** Opening Data records block **

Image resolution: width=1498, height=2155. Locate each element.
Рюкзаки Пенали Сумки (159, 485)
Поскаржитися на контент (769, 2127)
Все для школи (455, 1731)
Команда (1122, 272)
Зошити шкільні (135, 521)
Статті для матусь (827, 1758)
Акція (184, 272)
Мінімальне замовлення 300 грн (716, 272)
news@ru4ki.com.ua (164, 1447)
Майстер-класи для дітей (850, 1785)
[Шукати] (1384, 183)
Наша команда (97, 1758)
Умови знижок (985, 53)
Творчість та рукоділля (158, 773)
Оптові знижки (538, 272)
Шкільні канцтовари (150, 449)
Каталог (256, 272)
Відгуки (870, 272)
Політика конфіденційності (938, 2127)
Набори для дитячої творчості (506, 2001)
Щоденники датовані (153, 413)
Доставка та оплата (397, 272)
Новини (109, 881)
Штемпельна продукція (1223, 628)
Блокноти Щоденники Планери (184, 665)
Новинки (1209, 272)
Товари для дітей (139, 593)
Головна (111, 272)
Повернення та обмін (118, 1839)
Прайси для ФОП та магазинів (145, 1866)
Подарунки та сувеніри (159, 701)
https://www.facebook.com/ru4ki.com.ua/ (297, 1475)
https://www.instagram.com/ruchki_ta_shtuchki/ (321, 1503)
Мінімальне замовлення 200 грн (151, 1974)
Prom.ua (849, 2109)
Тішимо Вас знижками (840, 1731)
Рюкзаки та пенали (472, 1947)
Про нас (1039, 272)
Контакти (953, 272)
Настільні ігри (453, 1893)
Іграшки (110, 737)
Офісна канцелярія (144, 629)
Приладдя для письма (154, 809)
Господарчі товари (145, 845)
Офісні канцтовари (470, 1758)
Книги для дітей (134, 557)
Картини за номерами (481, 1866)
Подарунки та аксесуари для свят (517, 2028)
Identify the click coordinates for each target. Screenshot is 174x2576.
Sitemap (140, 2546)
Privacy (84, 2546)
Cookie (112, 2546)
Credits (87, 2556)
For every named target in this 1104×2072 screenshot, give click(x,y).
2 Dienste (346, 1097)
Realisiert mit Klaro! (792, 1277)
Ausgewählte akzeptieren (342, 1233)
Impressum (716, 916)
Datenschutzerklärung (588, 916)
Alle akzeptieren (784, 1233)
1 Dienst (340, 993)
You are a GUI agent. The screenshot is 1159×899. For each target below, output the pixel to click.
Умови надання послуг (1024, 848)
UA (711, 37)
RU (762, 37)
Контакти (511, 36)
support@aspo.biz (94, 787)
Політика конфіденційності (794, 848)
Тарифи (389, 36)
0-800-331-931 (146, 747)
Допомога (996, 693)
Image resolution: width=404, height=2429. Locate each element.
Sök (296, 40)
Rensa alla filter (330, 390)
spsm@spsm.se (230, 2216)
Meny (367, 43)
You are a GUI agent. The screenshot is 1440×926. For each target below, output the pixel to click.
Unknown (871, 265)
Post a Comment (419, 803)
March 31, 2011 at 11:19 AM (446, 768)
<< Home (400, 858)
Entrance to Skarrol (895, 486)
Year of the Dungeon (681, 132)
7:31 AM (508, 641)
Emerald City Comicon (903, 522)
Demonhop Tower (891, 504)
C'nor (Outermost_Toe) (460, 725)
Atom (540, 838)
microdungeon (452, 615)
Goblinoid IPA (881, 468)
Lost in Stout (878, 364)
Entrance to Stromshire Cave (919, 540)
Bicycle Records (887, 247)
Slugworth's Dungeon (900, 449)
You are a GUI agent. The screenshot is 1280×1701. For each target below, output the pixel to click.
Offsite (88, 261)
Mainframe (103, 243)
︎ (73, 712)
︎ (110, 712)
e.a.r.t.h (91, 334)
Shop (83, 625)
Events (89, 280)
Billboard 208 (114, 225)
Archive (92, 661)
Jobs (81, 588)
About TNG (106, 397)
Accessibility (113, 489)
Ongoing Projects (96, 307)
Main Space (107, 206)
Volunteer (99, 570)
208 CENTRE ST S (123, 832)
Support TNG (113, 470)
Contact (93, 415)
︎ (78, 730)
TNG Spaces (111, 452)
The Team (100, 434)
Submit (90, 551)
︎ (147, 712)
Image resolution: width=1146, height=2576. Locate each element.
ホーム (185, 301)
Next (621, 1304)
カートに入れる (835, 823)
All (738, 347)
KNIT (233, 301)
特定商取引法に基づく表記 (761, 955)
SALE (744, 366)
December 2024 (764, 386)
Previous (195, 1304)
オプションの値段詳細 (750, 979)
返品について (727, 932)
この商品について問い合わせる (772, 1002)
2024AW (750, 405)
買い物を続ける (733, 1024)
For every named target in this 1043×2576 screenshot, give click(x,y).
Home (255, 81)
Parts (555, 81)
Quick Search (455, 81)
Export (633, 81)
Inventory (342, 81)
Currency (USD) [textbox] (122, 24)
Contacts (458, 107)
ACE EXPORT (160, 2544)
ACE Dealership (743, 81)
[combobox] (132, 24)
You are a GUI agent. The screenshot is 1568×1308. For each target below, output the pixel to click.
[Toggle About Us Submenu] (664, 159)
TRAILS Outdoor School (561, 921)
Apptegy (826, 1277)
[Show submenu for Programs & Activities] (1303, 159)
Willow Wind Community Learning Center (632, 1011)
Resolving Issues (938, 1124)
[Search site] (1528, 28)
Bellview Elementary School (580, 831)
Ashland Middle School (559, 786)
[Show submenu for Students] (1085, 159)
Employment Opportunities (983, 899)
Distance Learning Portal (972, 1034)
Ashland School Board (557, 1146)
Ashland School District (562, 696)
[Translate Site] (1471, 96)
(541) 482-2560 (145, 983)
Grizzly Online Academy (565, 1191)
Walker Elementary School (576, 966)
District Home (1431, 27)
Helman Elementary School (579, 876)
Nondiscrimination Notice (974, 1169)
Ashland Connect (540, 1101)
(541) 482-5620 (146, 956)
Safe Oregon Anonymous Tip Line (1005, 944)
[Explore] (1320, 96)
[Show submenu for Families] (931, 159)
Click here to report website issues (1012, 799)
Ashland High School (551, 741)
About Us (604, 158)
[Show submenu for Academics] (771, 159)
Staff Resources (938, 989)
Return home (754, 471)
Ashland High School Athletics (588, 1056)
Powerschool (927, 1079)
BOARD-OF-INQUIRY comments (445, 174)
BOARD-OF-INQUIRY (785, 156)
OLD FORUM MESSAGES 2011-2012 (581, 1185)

** Closing Data records block **

» **Brief**
Across the records above, return every line that contains the word "each".

» **Problem solution**
Image resolution: width=1498, height=2155. Locate each element.
Identify the click coordinates for each target. Screenshot is 174x2576.
You are a GUI agent. The screenshot is 1159×899. For each target below, output the pixel to click.
Image resolution: width=404, height=2429. Locate each element.
You are a GUI agent. The screenshot is 1440×926. For each target below, output the pixel to click.
You are a GUI agent. The screenshot is 1280×1701. For each target below, output the pixel to click.
Image resolution: width=1146, height=2576. Locate each element.
You are a GUI agent. The screenshot is 1568×1308. For each target below, output the pixel to click.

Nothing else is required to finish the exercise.